Step-by-step guide to creating your first automation workflow in Spojit.

Overview

A workflow is a visual definition of an automation. You assemble it on a canvas by dragging nodes from the palette, connecting them with edges, and configuring each node's settings. Spojit stores both the visual layout and an executable definition; when you click Run, the executable definition is sent to the workflow runner.

Every workflow begins with a Trigger node and grows from there. For a first workflow, a Manual trigger plus a single Connector node is the fastest way to confirm the end-to-end loop works: design, save, run, inspect results.

Before You Start

  • An active Spojit workspace.
  • At least one Connection added on the Connections page (the workflow needs a real connector instance to call).

Steps

  1. Open Workflows from the left sidebar and click + New Workflow.
  2. Give the workflow a name (for example, "My First Workflow"), optionally add a description, and click Create. Spojit opens the designer with an empty canvas and a default Trigger node.
  3. Click the Trigger node, pick Manual as the trigger type, and close the properties panel. Manual triggers fire when you click Run, which is ideal for testing.
  4. Drag a Connector node from the palette onto the canvas. Connect the Trigger's output handle to the Connector's input handle.
  5. Click the Connector node. Choose a connection, choose a tool, and fill in any required inputs. Use {{ trigger.field }} handlebars syntax to reference data from the Trigger node.
  6. Click Save in the toolbar. The canvas state and executable definition are persisted to your workspace.
  7. Click Run. Nodes light up as they execute - blue while running, green on success, red on error. Click any completed node to inspect its output.

Tips

  • Save frequently.
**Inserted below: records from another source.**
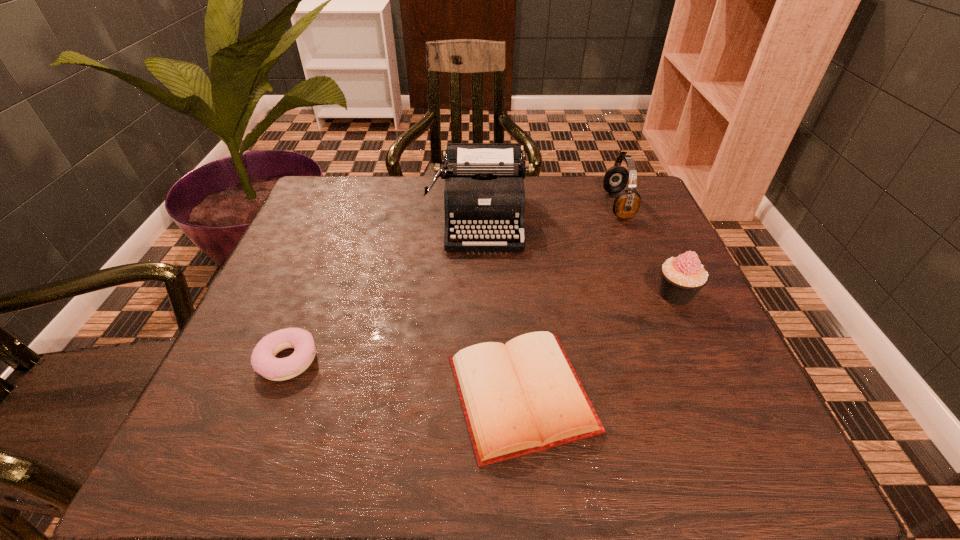 Find the location of a particular element. This screenshot has width=960, height=540. unoccupied area between the second shortest object and the typewriter is located at coordinates (385, 289).

I want to click on free space between the headset and the leftmost object, so click(x=453, y=282).

Find the location of a particular element. This screenshot has width=960, height=540. vacant area between the headset and the shortest object is located at coordinates (569, 299).

Where is `free spot between the third tallest object and the headset`? This screenshot has width=960, height=540. free spot between the third tallest object and the headset is located at coordinates (647, 249).

Find the location of `free space between the typewriter and the headset`. free space between the typewriter and the headset is located at coordinates (549, 212).

At what (x,y) coordinates should I click in order to perform the action: click on vacant area that lies between the cupcake and the headset. Please return your answer as a coordinate pair (x, y). This screenshot has width=960, height=540. Looking at the image, I should click on (647, 249).

Identify the location of the third closest object relative to the typewriter. The image size is (960, 540). (682, 277).

Locate which object ranks in proximity to the headset. Please provide its 2D coordinates. Your answer should be formatted as a tuple, i.e. [(x, y)], where the tuple contains the x and y coordinates of a point satisfying the conditions above.

[(484, 193)]

Image resolution: width=960 pixels, height=540 pixels. I want to click on free space that satisfies the following two spatial constraints: 1. on the back side of the third nearest object; 2. on the right side of the leftmost object, so click(x=315, y=294).

At what (x,y) coordinates should I click in order to perform the action: click on vacant position in the image that satisfies the following two spatial constraints: 1. on the ear cups of the headset; 2. on the left side of the cupcake. Please return your answer as a coordinate pair (x, y). This screenshot has height=540, width=960. Looking at the image, I should click on pyautogui.click(x=655, y=294). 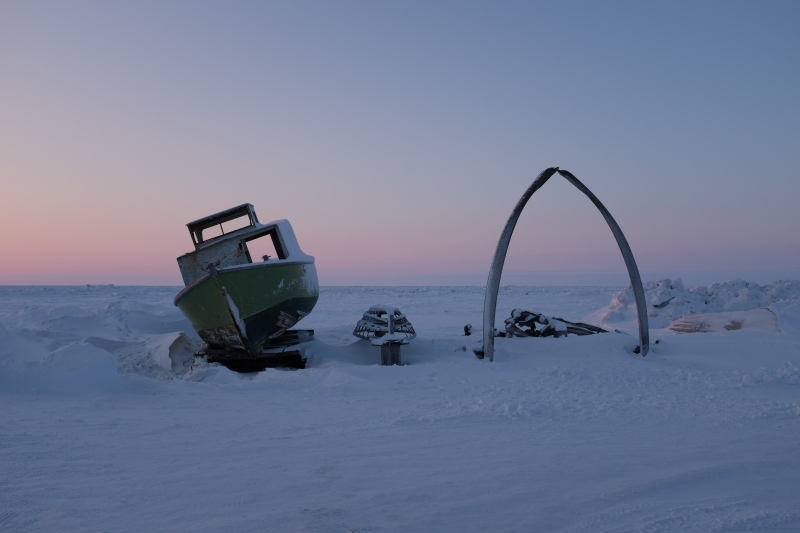 Locate an element on the screen. The height and width of the screenshot is (533, 800). galley is located at coordinates (218, 260). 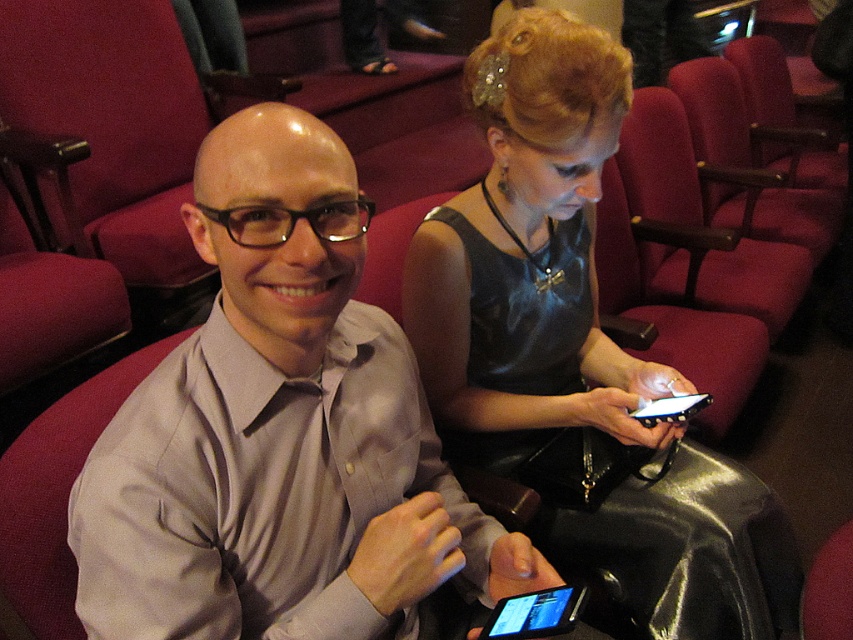 Between gray matte shirt at center and black glossy tablet at lower center, which one has less height?

With less height is black glossy tablet at lower center.

Can you confirm if gray matte shirt at center is smaller than black glossy tablet at lower center?

No, gray matte shirt at center is not smaller than black glossy tablet at lower center.

Is point (105, 588) farther from viewer compared to point (521, 634)?

No, (105, 588) is closer to viewer.

Identify the location of gray matte shirt at center. (281, 433).

Is gray matte shirt at center to the left of shiny black dress at center from the viewer's perspective?

Indeed, gray matte shirt at center is positioned on the left side of shiny black dress at center.

Is gray matte shirt at center closer to camera compared to shiny black dress at center?

Yes, it is in front of shiny black dress at center.

Where is `gray matte shirt at center`? gray matte shirt at center is located at coordinates (281, 433).

At what (x,y) coordinates should I click in order to perform the action: click on gray matte shirt at center. Please return your answer as a coordinate pair (x, y). The width and height of the screenshot is (853, 640). Looking at the image, I should click on (281, 433).

Is shiny black dress at center to the right of black glossy tablet at lower center from the viewer's perspective?

Correct, you'll find shiny black dress at center to the right of black glossy tablet at lower center.

Which is in front, point (671, 618) or point (492, 609)?

Positioned in front is point (492, 609).

In order to click on shiny black dress at center in this screenshot , I will do `click(531, 257)`. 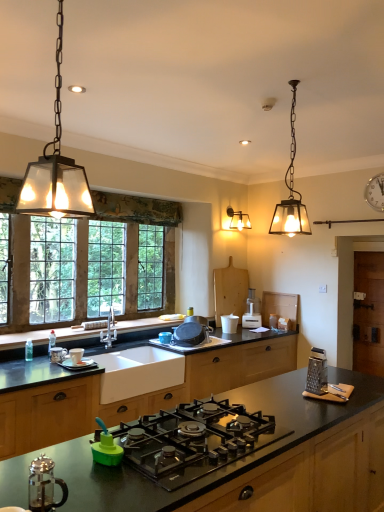 Locate an element on the screen. This screenshot has width=384, height=512. free space between clear glass french press at lower left and green plastic bottle at lower center, which is the 2th appliance in left-to-right order is located at coordinates tap(88, 484). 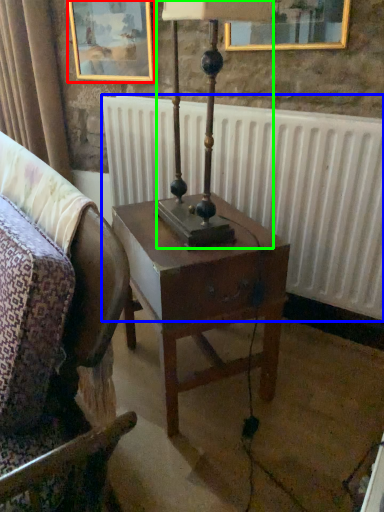 Question: Which object is the closest to the picture frame (highlighted by a red box)? Choose among these: radiator (highlighted by a blue box) or bedside lamp (highlighted by a green box).

Choices:
 (A) radiator
 (B) bedside lamp

Answer: (A) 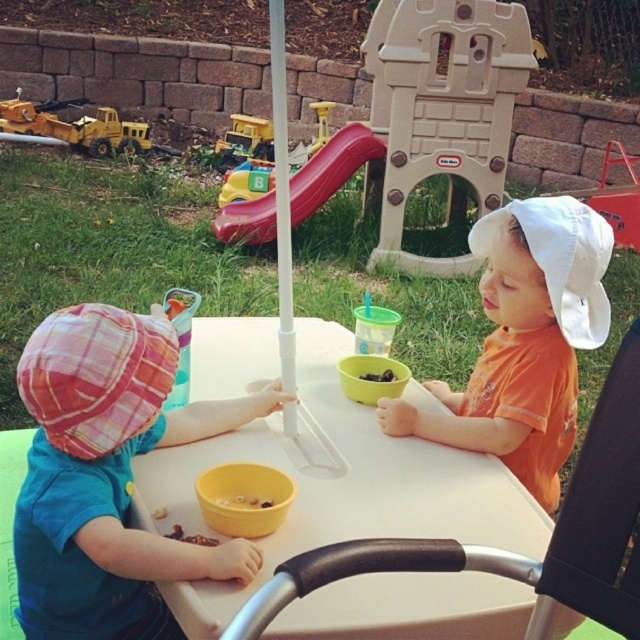 Question: Estimate the real-world distances between objects in this image. Which object is closer to the yellow plastic toy truck at left?

Choices:
 (A) dark chocolate chips at center
 (B) metallic yellow toy truck at upper left

Answer: (B)

Question: Is plaid fabric hat at left bigger than rubberized plastic slide at center?

Choices:
 (A) no
 (B) yes

Answer: (A)

Question: Is rubberized plastic slide at center wider than brown crumbly food at center?

Choices:
 (A) no
 (B) yes

Answer: (B)

Question: Which point is closer to the camera taking this photo?

Choices:
 (A) (81, 100)
 (B) (156, 540)
 (C) (376, 376)

Answer: (B)

Question: Which is nearer to the white plastic table at center?

Choices:
 (A) white cotton hat at upper right
 (B) dark chocolate chips at center

Answer: (A)

Question: Can you confirm if plaid fabric hat at left is positioned above metallic yellow toy truck at upper left?

Choices:
 (A) yes
 (B) no

Answer: (B) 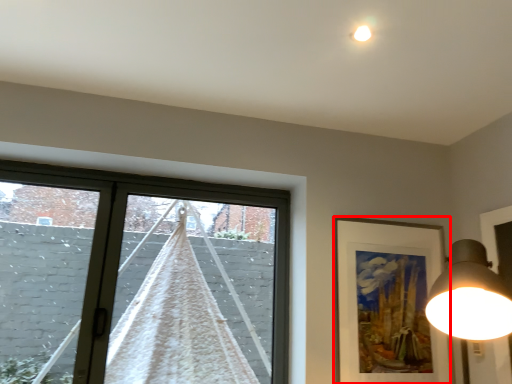 Question: From the image's perspective, what is the correct spatial positioning of picture frame (annotated by the red box) in reference to curtain?

Choices:
 (A) below
 (B) above

Answer: (A) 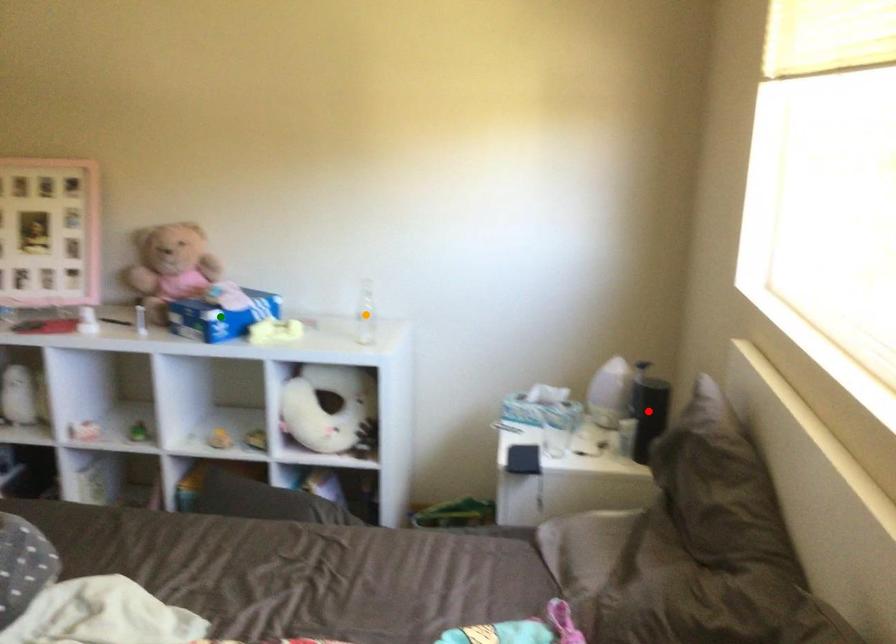 Order these from nearest to farthest:
A) green point
B) orange point
C) red point

red point, green point, orange point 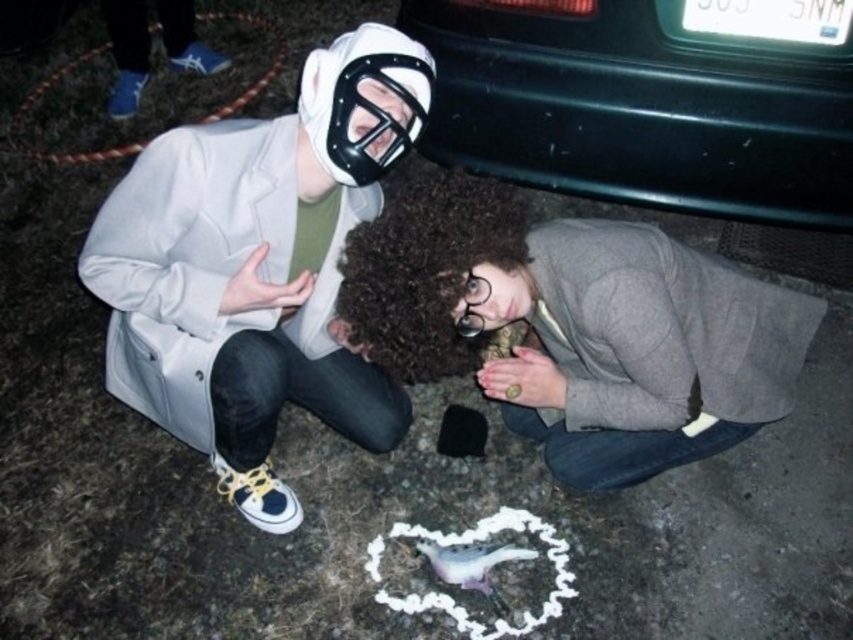 You are a photographer setting up a night shoot. You need to position a spotlight so it can illuminate both the gray wool sweater at lower center and the black plastic car at upper right without casting shadows over the main subjects. Based on their positions, where should you place the spotlight relative to these objects?

The gray wool sweater at lower center is in front of the black plastic car at upper right. To avoid casting shadows over the main subjects, the spotlight should be placed behind both objects, shining towards them from the upper left direction.

You are a photographer trying to capture the white matte mask at upper left. You have a camera with a rectangular viewfinder. The viewfinder has a center point at coordinates 0.5, 0.5. The mask is located at point (257, 268). Will the mask be centered in your viewfinder?

The white matte mask at upper left is located at point (257, 268), which is slightly to the left and down from the viewfinder center at 0.5, 0.5. Therefore, the mask will not be centered in the viewfinder.

You are a photographer setting up a lighting rig for a nighttime photoshoot. You need to ensure that the white matte mask at upper left and the gray wool sweater at lower center are both well lit. Given their positions, which object should you adjust the light first to illuminate properly?

The white matte mask at upper left should be adjusted first since it is positioned above the gray wool sweater at lower center, meaning its light may naturally fall on the sweater below. By adjusting the upper light first, you can ensure both are properly illuminated without overexposing the lower object.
The designer doesn't auto-save while you're editing.
  • Use the AI chat sidebar in the designer - it can see your canvas and will add or wire nodes for you.
  • Start with Manual triggers while you iterate, then swap to Schedule, Webhook, or Email once the logic is right.
  • Give each node a short, descriptive label - it makes execution logs easier to scan later.

Common Pitfalls

  • Forgetting to connect nodes. Unconnected nodes are skipped at runtime and won't show output.
  • Referencing a variable that doesn't exist yet. Variables are only available from upstream steps - check the variable picker.
  • Selecting a Connector tool before choosing the Connection. The tool list is populated from the chosen connection.
  • Clicking Run before Save. Spojit runs the saved definition, not the unsaved canvas state.